Please use an explicit C++ cast, not a C cast.

> Source/WTF/wtf/text/AtomicString.cpp:218
> +            // optimize for ascii

The style is wrong (see above). You can also remove this comment.

> Source/WTF/wtf/text/AtomicString.cpp:219
> +            location = StringImpl::create((const LChar*) buffer.characters, buffer.length).leakRef();

Cast (see above).
Comment 5 Benjamin Poulain 2012-08-02 15:02:11 PDT
> > Source/WTF/wtf/text/AtomicString.cpp:126
> > +    } else
> 
> else branch should also have { }

This is incorrect. The style on that else was good.


Dan, please ping me on IRC when you have an update. This patch looks promising.
Comment 6 Dan Carney 2012-08-03 00:08:22 PDT
(In reply to comment #3)
> This is an interesting idea but I am missing how did we get here in the first place.
> 
> I wonder if you are fixing this too late in the stack and we could improve previous layer to already use 8 bits characters. From your experiments, from where were those AtomicString initialized and why are they using 16bits string?
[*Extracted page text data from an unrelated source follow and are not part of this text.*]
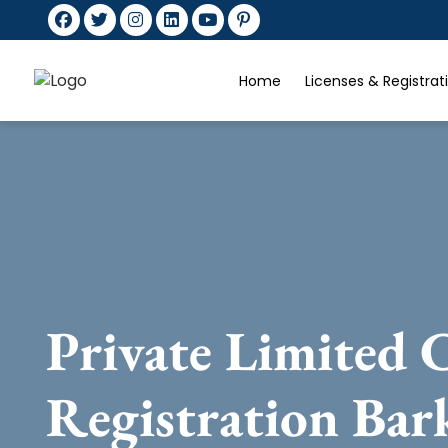
Home
Licenses & Registra
Private Limited
Registration Bar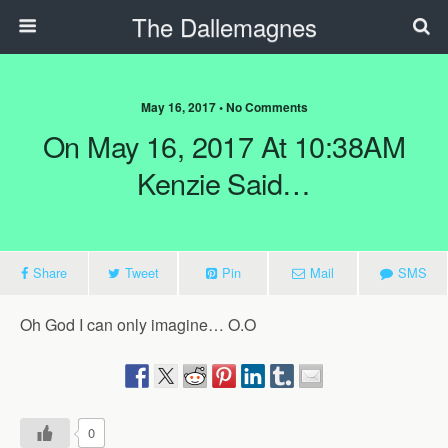
The Dallemagnes
May 16, 2017 • No Comments
On May 16, 2017 At 10:38AM
Kenzie Said…
Share
Tweet
Pin
Mail
SMS
Oh God I can only imagine… O.O
0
In some ways, this is definitely the wrong place to execute the 8 bit check, but strings flow in from a bunch of places where no conversion to 8 bit strings has yet been done - most of the strings are css properties and dom element attributes.  The reason that I want to inject 8 bit strings into the atomic table here is that these strings are often used in string composition downstream, and this means that all compositions are 16 bit as well, since there is no conversion from 16 bit to 8 bit anywhere, only the opposite.  The memory savings I was hoping to achieve was more from composed strings.

I can tell you now that on a typical page, almost 100% of the time, the 8 bit branch is taken, but I'll test the performance a bit and repost, particularly checking how often these strings get up converted to 16 bit and how often they are used in compositions.  If it's often, pre-attaching the original buffer to the 8 bit string might be a good option that would actually lead to memory savings on compositions.